[Document understanding data]
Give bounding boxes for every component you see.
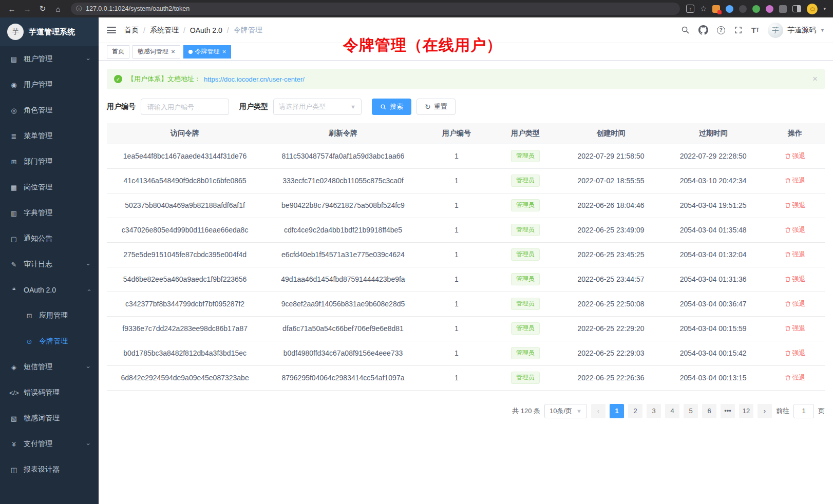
breadcrumb-item[interactable]: OAuth 2.0	[190, 26, 222, 34]
sidebar-item-report[interactable]: ◫报表设计器	[0, 457, 99, 482]
sidebar-item-oauth2-app[interactable]: ⊡应用管理	[0, 303, 99, 328]
collapse-menu-icon[interactable]	[107, 27, 116, 33]
reload-icon[interactable]: ↻	[36, 2, 49, 15]
user-type-badge: 管理员	[511, 298, 540, 310]
page-button[interactable]: 4	[665, 404, 679, 418]
tab-close-icon[interactable]: ×	[171, 48, 175, 55]
sidebar-item-sensitive-word[interactable]: ▧敏感词管理	[0, 405, 99, 431]
page-button[interactable]: 6	[702, 404, 716, 418]
goto-suffix: 页	[818, 406, 825, 416]
app-logo[interactable]: 芋 芋道管理系统	[0, 17, 99, 46]
breadcrumb-item[interactable]: 首页	[124, 26, 139, 35]
home-icon[interactable]: ⌂	[51, 2, 65, 15]
oauth-icon: ❝	[9, 286, 18, 294]
user-menu[interactable]: 芋 芋道源码 ▼	[768, 23, 825, 38]
alert-close-icon[interactable]: ×	[812, 74, 818, 84]
font-size-icon[interactable]: TT	[751, 26, 759, 34]
help-icon[interactable]: ?	[717, 26, 725, 34]
total-count: 共 120 条	[512, 406, 540, 416]
tab-token[interactable]: 令牌管理×	[183, 45, 232, 59]
force-logout-button[interactable]: 强退	[785, 373, 806, 382]
page-button[interactable]: 5	[684, 404, 698, 418]
refresh-token-cell: b0df4980ffd34c67a08f9156e4eee733	[263, 341, 423, 365]
sidebar-item-menu[interactable]: ≣菜单管理	[0, 123, 99, 149]
doc-link[interactable]: https://doc.iocoder.cn/user-center/	[204, 75, 305, 83]
search-button[interactable]: 搜索	[372, 99, 411, 115]
force-logout-label: 强退	[792, 201, 806, 210]
sidebar-item-oauth2[interactable]: ❝OAuth 2.0›	[0, 277, 99, 303]
page-button[interactable]: 12	[739, 404, 753, 418]
expire-time-cell: 2054-03-04 00:36:47	[661, 292, 765, 316]
access-token-cell: f9336e7c7dd242a283ee98dc86b17a87	[107, 316, 263, 341]
page-button[interactable]: 1	[610, 404, 624, 418]
force-logout-button[interactable]: 强退	[785, 299, 806, 308]
tab-home[interactable]: 首页	[107, 45, 129, 59]
force-logout-button[interactable]: 强退	[785, 324, 806, 333]
force-logout-button[interactable]: 强退	[785, 225, 806, 235]
page-size-select[interactable]: 10条/页 ▼	[544, 404, 587, 418]
user-type-cell: 管理员	[490, 316, 561, 341]
sidebar-item-dept[interactable]: ⊞部门管理	[0, 149, 99, 175]
force-logout-button[interactable]: 强退	[785, 250, 806, 259]
user-type-select[interactable]: 请选择用户类型 ▼	[273, 99, 362, 115]
back-icon[interactable]: ←	[5, 2, 18, 15]
page-button[interactable]: 3	[647, 404, 661, 418]
user-id-filter: 用户编号	[107, 99, 229, 115]
sidebar-item-tenant[interactable]: ▤租户管理›	[0, 46, 99, 72]
column-header: 创建时间	[561, 123, 661, 144]
tab-close-icon[interactable]: ×	[222, 48, 226, 55]
sidebar-item-post[interactable]: ▦岗位管理	[0, 175, 99, 200]
extension-icon[interactable]	[752, 5, 760, 13]
chevron-down-icon[interactable]: ▾	[823, 6, 826, 11]
address-bar[interactable]: ⓘ 127.0.0.1:1024/system/oauth2/token	[71, 3, 680, 15]
sidebar-item-error-code[interactable]: </>错误码管理	[0, 380, 99, 405]
sidebar-item-dict[interactable]: ▥字典管理	[0, 200, 99, 226]
action-cell: 强退	[765, 168, 825, 193]
browser-profile-avatar[interactable]: ☺	[807, 4, 818, 14]
extension-icon[interactable]	[739, 5, 747, 13]
force-logout-button[interactable]: 强退	[785, 201, 806, 210]
search-icon[interactable]	[681, 26, 690, 34]
forward-icon[interactable]: →	[21, 2, 34, 15]
force-logout-button[interactable]: 强退	[785, 275, 806, 284]
page-more-button[interactable]: •••	[721, 404, 735, 418]
sidebar-item-pay[interactable]: ¥支付管理›	[0, 431, 99, 457]
trash-icon	[785, 350, 791, 356]
tab-sensitive-word[interactable]: 敏感词管理×	[132, 45, 180, 59]
share-icon[interactable]: ↑	[686, 5, 694, 13]
extension-icon[interactable]	[712, 5, 720, 13]
sidebar-item-user[interactable]: ◉用户管理	[0, 72, 99, 98]
force-logout-button[interactable]: 强退	[785, 348, 806, 358]
force-logout-button[interactable]: 强退	[785, 151, 806, 161]
page-button[interactable]: 2	[628, 404, 642, 418]
table-row: c342377bf8b344799dcbf7bf095287f2 9ce8ef2…	[107, 292, 825, 316]
sidebar-item-audit-log[interactable]: ✎审计日志›	[0, 251, 99, 277]
extension-icon[interactable]	[766, 5, 773, 13]
sidebar-item-sms[interactable]: ◈短信管理›	[0, 354, 99, 380]
trash-icon	[785, 178, 791, 184]
table-body: 1ea5e44f8bc1467aaede43144f31de76 811c530…	[107, 144, 825, 390]
site-info-icon[interactable]: ⓘ	[76, 5, 82, 13]
prev-page-button[interactable]: ‹	[591, 404, 605, 418]
github-icon[interactable]	[698, 25, 708, 35]
fullscreen-icon[interactable]	[734, 26, 743, 34]
access-token-cell: c347026e805e4d99b0d116eae66eda8c	[107, 218, 263, 242]
chevron-down-icon: ›	[84, 263, 92, 265]
table-row: c347026e805e4d99b0d116eae66eda8c cdfc4ce…	[107, 218, 825, 242]
created-time-cell: 2022-06-25 22:29:20	[561, 316, 661, 341]
goto-page-input[interactable]	[793, 404, 814, 418]
breadcrumb-item[interactable]: 系统管理	[150, 26, 179, 35]
force-logout-label: 强退	[792, 348, 806, 358]
reset-button[interactable]: ↻ 重置	[416, 99, 456, 115]
sidebar-item-oauth2-token[interactable]: ⊙令牌管理	[0, 328, 99, 354]
sidebar-item-notice[interactable]: ▢通知公告	[0, 226, 99, 251]
force-logout-button[interactable]: 强退	[785, 176, 806, 185]
split-view-icon[interactable]	[792, 5, 801, 12]
table-header-row: 访问令牌刷新令牌用户编号用户类型创建时间过期时间操作	[107, 123, 825, 144]
bookmark-star-icon[interactable]: ☆	[700, 4, 707, 13]
user-id-input[interactable]	[141, 99, 229, 115]
extension-icon[interactable]	[779, 5, 787, 13]
sidebar-item-role[interactable]: ◎角色管理	[0, 98, 99, 123]
next-page-button[interactable]: ›	[758, 404, 772, 418]
extension-icon[interactable]	[726, 5, 733, 13]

» **Work to be completed**: Show a copy of each line from the records above in which the string "logout" occurs.

» **Written answer**:
force-logout-button[interactable]: 强退	[785, 373, 806, 382]
force-logout-label: 强退	[792, 201, 806, 210]
force-logout-button[interactable]: 强退	[785, 299, 806, 308]
force-logout-button[interactable]: 强退	[785, 324, 806, 333]
force-logout-button[interactable]: 强退	[785, 225, 806, 235]
force-logout-button[interactable]: 强退	[785, 250, 806, 259]
force-logout-button[interactable]: 强退	[785, 201, 806, 210]
force-logout-button[interactable]: 强退	[785, 275, 806, 284]
force-logout-button[interactable]: 强退	[785, 348, 806, 358]
force-logout-button[interactable]: 强退	[785, 151, 806, 161]
force-logout-label: 强退	[792, 348, 806, 358]
force-logout-button[interactable]: 强退	[785, 176, 806, 185]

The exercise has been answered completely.